Exercise directions. Every line below that holds "thoại" must be copied.

Exercise inputs.
---------------

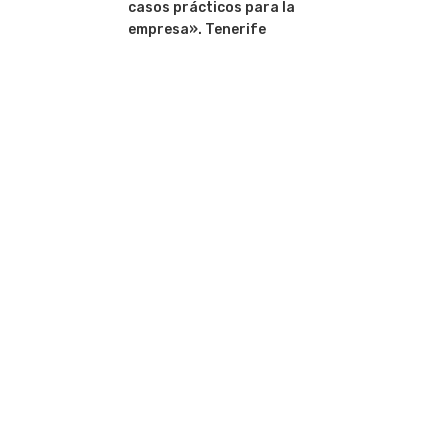
casos prácticos para la
empresa». Tenerife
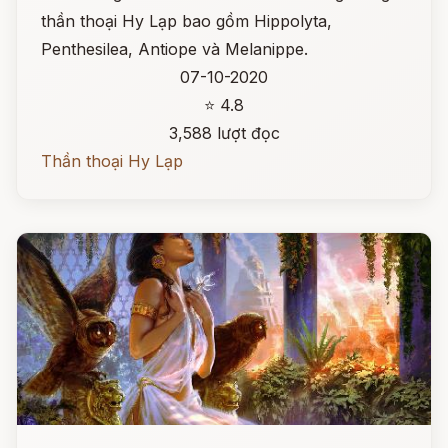
thần thoại Hy Lạp bao gồm Hippolyta,
Penthesilea, Antiope và Melanippe.
07-10-2020
⭐ 4.8
3,588 lượt đọc
Thần thoại Hy Lạp
Đọc ngay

---------------

Expected answer.
thần thoại Hy Lạp bao gồm Hippolyta,
Thần thoại Hy Lạp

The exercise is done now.